For each line in the data that includes "Matter", make a copy.

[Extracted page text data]
[Start of Attachment]

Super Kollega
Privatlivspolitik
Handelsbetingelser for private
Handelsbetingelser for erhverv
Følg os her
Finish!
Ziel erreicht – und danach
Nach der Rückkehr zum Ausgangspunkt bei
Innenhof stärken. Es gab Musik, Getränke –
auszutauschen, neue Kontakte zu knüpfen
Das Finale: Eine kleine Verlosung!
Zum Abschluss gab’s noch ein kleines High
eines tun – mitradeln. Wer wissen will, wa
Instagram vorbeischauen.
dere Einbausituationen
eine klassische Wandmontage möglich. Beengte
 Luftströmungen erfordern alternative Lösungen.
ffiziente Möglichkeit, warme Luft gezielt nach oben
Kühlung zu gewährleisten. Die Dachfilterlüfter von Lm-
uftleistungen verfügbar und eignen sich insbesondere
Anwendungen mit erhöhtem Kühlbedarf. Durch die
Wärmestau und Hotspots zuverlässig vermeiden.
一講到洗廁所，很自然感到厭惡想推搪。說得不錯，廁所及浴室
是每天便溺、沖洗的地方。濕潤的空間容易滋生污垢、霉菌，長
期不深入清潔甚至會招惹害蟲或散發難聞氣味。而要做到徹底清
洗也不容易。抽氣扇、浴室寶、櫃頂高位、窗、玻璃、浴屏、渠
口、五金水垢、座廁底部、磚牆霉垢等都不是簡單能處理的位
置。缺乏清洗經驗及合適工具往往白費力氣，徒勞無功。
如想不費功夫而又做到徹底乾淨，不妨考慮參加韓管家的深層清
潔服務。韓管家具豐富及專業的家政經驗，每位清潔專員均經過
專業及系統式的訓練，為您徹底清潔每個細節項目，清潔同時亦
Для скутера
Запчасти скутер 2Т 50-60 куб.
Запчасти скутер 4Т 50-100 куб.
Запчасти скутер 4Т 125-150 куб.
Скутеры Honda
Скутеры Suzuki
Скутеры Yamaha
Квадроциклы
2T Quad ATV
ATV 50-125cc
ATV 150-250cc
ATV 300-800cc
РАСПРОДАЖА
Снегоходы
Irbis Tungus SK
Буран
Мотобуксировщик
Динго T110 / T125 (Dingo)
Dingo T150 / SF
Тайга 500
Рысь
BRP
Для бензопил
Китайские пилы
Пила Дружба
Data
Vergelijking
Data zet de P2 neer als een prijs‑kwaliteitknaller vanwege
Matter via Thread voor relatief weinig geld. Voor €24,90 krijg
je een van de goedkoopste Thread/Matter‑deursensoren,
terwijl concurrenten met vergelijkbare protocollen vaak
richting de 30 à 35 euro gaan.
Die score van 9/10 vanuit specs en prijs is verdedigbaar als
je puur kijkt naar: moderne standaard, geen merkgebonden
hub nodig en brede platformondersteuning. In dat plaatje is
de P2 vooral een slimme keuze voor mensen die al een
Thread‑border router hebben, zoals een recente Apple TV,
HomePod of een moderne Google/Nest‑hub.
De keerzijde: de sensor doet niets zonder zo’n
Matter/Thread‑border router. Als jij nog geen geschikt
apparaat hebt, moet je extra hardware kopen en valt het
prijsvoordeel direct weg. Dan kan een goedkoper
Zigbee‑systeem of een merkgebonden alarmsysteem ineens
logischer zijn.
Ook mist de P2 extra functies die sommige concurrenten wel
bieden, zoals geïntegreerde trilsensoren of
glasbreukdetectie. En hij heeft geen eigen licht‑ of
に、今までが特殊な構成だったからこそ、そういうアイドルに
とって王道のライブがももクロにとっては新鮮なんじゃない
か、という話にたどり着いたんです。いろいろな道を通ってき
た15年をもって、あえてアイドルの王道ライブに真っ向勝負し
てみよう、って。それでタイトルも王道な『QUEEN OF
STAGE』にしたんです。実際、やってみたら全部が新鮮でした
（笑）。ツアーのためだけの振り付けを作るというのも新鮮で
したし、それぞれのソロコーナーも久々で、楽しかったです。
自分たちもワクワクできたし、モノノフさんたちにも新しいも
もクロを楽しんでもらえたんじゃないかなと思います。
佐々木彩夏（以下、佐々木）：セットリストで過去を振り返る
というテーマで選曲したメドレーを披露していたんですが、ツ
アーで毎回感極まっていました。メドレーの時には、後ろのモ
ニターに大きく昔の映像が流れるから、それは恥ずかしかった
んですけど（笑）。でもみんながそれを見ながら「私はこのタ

[End of Attachment]

ANSWER FOR THE TASK ▸
Matter via Thread voor relatief weinig geld. Voor €24,90 krijg
je een van de goedkoopste Thread/Matter‑deursensoren,
Matter/Thread‑border router. Als jij nog geen geschikt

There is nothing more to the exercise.